**TO DO:** Leave out the pictures and output exactly the lines below from the one with "Enkel att hantera." down to the one with "Importante: Los menores", both of them included.

**RECORDS FOR THE EXERCISE:**
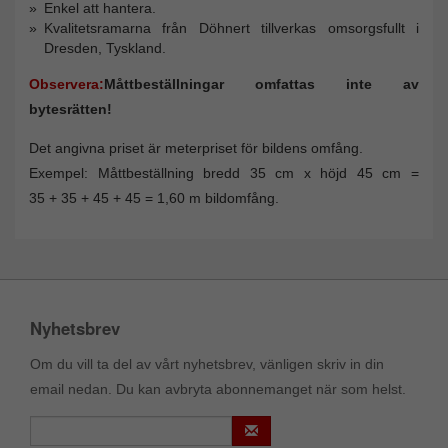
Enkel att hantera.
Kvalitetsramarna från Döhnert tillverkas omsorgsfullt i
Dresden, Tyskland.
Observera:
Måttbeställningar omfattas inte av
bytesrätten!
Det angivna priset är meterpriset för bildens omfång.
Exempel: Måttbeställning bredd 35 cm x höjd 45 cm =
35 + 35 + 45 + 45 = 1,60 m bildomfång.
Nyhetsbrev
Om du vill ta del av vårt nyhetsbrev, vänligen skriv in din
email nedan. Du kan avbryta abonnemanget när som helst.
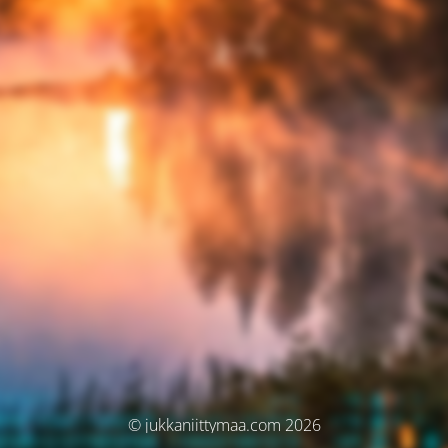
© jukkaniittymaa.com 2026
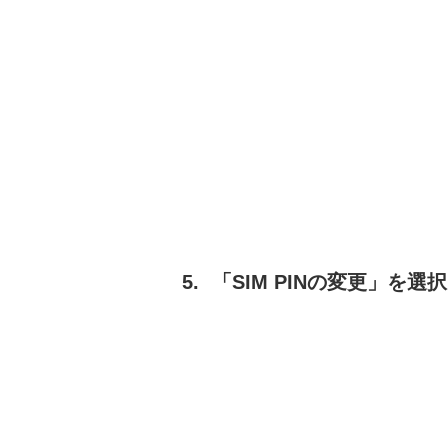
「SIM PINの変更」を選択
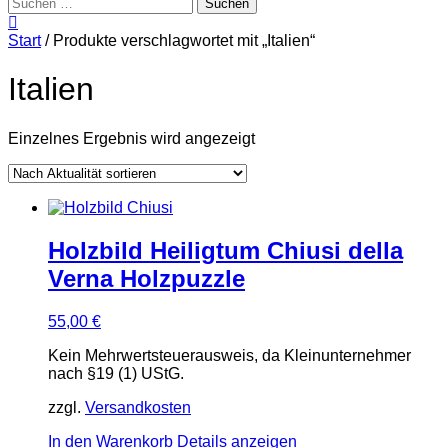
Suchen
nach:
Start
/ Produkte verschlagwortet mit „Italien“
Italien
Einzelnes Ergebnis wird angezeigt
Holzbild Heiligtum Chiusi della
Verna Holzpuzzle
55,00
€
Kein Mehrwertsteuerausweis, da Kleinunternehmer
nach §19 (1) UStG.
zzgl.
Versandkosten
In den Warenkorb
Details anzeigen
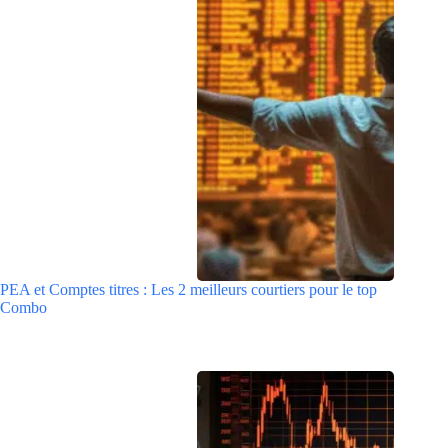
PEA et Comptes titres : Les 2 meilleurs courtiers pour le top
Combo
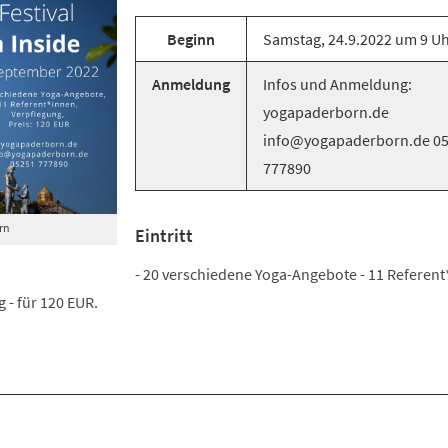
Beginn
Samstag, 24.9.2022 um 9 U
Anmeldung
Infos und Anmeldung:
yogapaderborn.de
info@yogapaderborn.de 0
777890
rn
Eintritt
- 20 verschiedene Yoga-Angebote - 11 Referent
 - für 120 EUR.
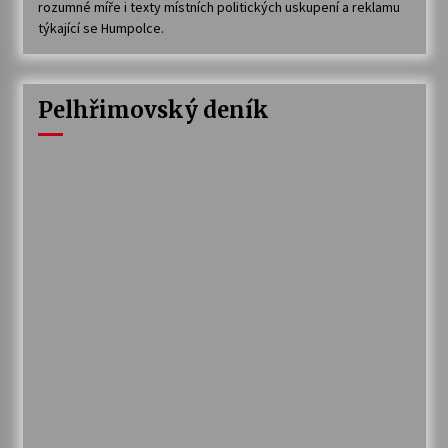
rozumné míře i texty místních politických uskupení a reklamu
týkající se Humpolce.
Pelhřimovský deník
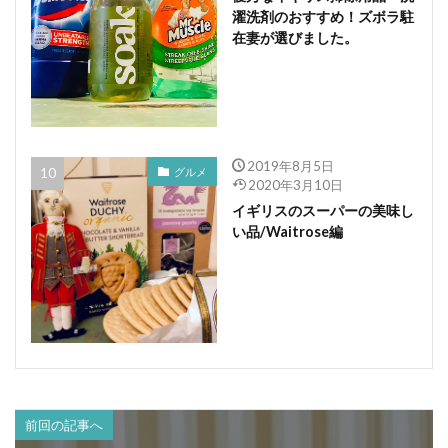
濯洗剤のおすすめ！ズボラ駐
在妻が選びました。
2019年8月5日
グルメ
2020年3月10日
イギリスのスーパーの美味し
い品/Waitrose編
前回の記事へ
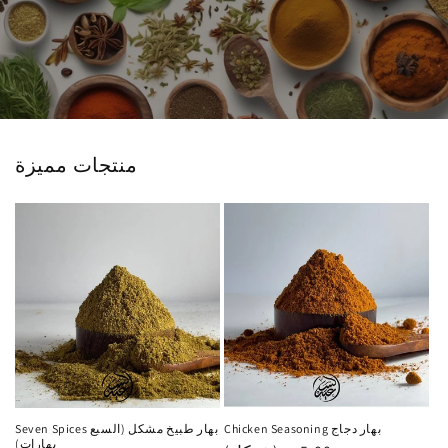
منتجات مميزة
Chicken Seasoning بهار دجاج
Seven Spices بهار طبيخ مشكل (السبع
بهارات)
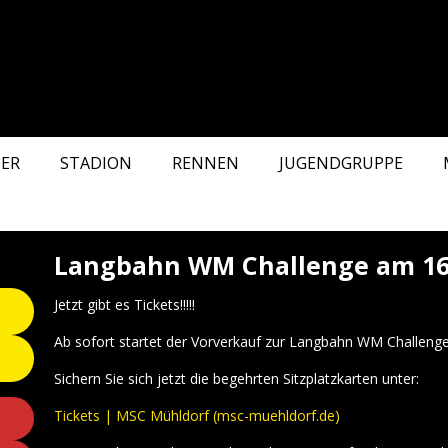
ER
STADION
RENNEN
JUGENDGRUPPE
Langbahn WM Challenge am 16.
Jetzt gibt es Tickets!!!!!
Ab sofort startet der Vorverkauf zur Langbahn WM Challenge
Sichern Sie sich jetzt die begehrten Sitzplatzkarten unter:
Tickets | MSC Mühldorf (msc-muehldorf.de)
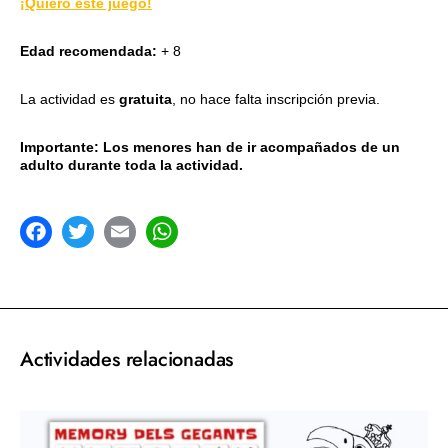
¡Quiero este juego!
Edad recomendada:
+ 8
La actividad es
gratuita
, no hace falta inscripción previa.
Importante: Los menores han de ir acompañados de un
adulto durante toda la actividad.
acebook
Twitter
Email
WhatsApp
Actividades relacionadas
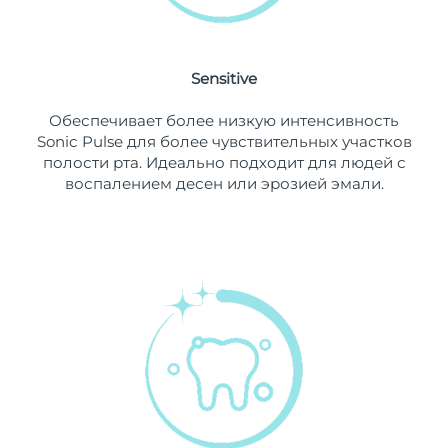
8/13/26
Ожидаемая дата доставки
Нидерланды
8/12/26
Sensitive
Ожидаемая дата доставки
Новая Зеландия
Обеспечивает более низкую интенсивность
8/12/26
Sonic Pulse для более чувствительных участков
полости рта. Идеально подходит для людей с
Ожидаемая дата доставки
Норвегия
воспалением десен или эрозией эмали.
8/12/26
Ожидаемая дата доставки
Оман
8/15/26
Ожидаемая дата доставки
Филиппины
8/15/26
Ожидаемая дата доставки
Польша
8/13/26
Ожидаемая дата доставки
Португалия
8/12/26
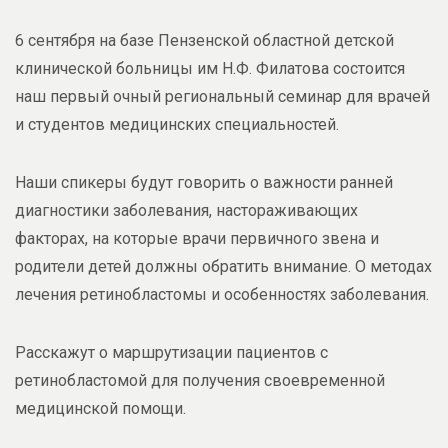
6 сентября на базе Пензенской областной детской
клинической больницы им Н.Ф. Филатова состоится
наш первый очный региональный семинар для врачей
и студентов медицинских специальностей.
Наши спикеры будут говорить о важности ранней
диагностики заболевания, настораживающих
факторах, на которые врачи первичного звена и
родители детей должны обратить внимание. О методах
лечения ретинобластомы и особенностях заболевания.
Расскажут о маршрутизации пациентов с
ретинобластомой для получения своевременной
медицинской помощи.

==

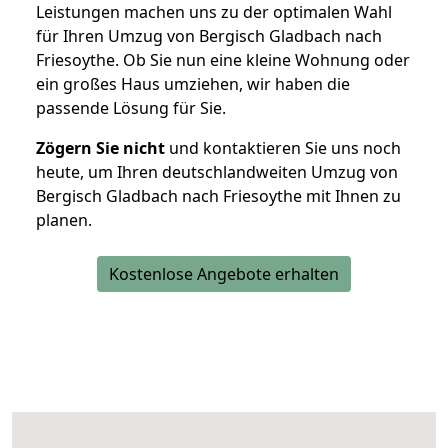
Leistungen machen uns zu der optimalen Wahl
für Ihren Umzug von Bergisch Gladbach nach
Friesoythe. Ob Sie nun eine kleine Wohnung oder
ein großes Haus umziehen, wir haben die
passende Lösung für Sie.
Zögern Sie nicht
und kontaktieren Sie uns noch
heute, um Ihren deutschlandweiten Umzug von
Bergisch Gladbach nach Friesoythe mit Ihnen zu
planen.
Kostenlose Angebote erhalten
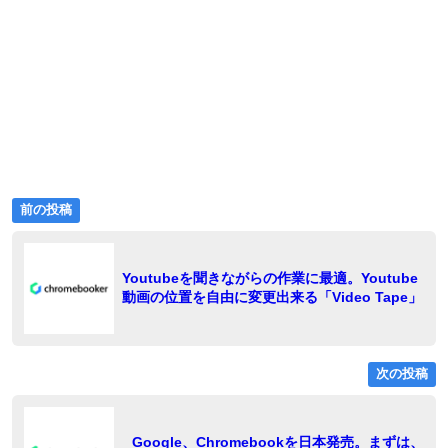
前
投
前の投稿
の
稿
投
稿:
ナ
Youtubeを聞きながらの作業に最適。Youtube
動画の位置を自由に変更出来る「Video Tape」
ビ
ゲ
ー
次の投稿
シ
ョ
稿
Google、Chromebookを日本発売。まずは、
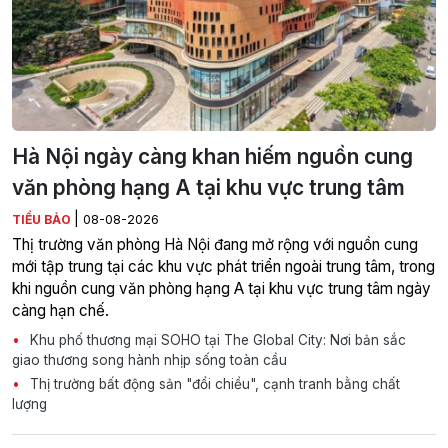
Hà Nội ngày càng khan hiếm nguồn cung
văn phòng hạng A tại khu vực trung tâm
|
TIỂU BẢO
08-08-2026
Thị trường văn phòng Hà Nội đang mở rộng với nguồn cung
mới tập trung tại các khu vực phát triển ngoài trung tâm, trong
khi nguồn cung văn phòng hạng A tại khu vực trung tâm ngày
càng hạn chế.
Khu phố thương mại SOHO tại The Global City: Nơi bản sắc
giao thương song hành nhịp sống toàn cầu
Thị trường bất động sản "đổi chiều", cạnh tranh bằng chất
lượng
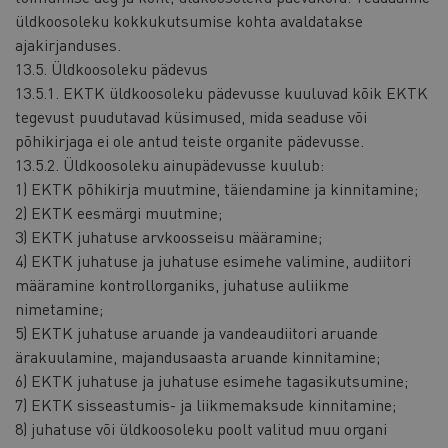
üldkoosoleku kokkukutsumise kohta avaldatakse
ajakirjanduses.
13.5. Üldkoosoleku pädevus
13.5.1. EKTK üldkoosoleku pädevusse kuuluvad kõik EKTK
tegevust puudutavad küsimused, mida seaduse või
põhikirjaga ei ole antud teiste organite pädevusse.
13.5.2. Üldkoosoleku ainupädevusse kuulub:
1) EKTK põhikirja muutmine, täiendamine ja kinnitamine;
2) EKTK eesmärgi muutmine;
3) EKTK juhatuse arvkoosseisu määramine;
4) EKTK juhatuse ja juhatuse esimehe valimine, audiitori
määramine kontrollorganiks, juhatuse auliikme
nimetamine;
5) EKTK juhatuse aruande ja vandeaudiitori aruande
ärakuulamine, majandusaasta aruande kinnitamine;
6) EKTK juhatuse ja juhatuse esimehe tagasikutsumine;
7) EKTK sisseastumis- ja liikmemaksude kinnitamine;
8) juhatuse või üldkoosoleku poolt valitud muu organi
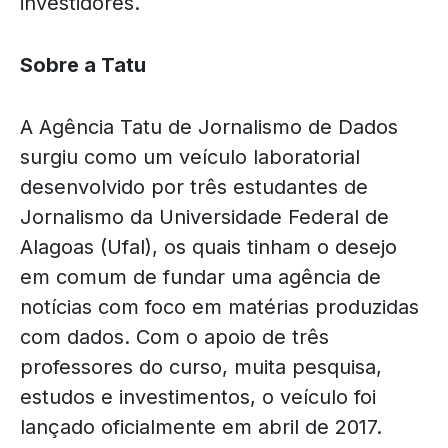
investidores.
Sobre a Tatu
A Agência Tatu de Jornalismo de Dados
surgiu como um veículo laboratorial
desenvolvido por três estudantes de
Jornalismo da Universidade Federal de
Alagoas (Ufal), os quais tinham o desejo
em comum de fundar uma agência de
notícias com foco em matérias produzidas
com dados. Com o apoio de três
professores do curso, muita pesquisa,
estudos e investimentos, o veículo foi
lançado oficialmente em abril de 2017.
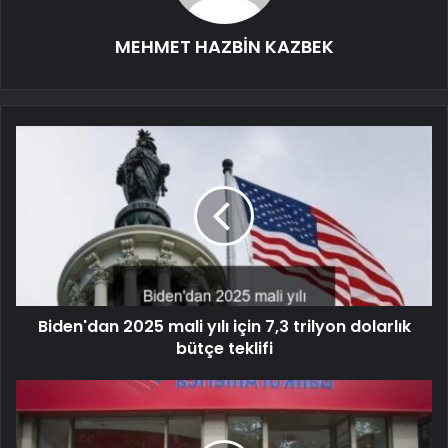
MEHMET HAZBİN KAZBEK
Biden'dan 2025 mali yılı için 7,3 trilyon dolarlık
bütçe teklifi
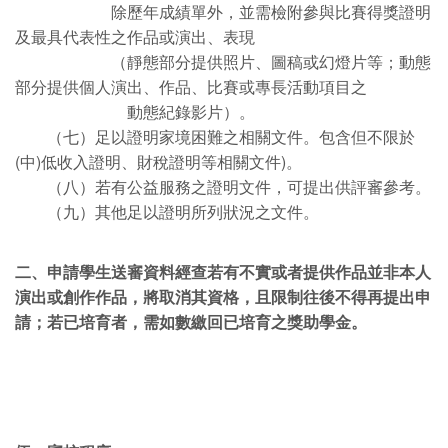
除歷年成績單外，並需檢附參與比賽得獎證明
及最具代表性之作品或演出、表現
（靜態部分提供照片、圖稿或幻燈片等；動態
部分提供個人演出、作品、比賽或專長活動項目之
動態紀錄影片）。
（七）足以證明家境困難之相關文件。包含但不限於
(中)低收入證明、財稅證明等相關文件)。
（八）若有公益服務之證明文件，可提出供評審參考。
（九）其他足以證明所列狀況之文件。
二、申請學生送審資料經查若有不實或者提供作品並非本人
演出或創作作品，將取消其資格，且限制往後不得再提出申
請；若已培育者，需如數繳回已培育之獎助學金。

...

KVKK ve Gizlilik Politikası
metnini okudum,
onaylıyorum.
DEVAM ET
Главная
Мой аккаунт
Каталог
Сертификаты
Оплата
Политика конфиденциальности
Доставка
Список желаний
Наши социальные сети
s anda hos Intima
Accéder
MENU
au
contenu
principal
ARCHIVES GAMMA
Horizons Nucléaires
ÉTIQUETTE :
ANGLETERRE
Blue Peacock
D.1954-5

**ANSWER TO THE PROBLEM:**
Enkel att hantera.
Kvalitetsramarna från Döhnert tillverkas omsorgsfullt i
Dresden, Tyskland.
Observera:
Måttbeställningar omfattas inte av
bytesrätten!
Det angivna priset är meterpriset för bildens omfång.
Exempel: Måttbeställning bredd 35 cm x höjd 45 cm =
35 + 35 + 45 + 45 = 1,60 m bildomfång.
Nyhetsbrev
Om du vill ta del av vårt nyhetsbrev, vänligen skriv in din
email nedan. Du kan avbryta abonnemanget när som helst.
© jukkaniittymaa.com 2026
「SIM PINの変更」を選択
Suchen
nach:
Start
/ Produkte verschlagwortet mit „Italien“
Italien
Einzelnes Ergebnis wird angezeigt
Holzbild Heiligtum Chiusi della
Verna Holzpuzzle
55,00
€
Kein Mehrwertsteuerausweis, da Kleinunternehmer
nach §19 (1) UStG.
zzgl.
Versandkosten
In den Warenkorb
Details anzeigen
PEA et Comptes titres : Les 2 meilleurs courtiers pour le top
Combo
Beginn
Samstag, 24.9.2022 um 9 U
Anmeldung
Infos und Anmeldung:
yogapaderborn.de
info@yogapaderborn.de 0
777890
rn
Eintritt
- 20 verschiedene Yoga-Angebote - 11 Referent
 - für 120 EUR.
rozumné míře i texty místních politických uskupení a reklamu
týkající se Humpolce.
Pelhřimovský deník
濯洗剤のおすすめ！ズボラ駐
在妻が選びました。
2019年8月5日
グルメ
2020年3月10日
イギリスのスーパーの美味し
い品/Waitrose編
前回の記事へ
منتجات مميزة
Chicken Seasoning بهار دجاج
Seven Spices بهار طبيخ مشكل (السبع
بهارات)
ER
STADION
RENNEN
JUGENDGRUPPE
Langbahn WM Challenge am 16.
Jetzt gibt es Tickets!!!!!
Ab sofort startet der Vorverkauf zur Langbahn WM Challenge
Sichern Sie sich jetzt die begehrten Sitzplatzkarten unter:
Tickets | MSC Mühldorf (msc-muehldorf.de)
¡Quiero este juego!
Edad recomendada:
+ 8
La actividad es
gratuita
, no hace falta inscripción previa.
Importante: Los menores han de ir acompañados de un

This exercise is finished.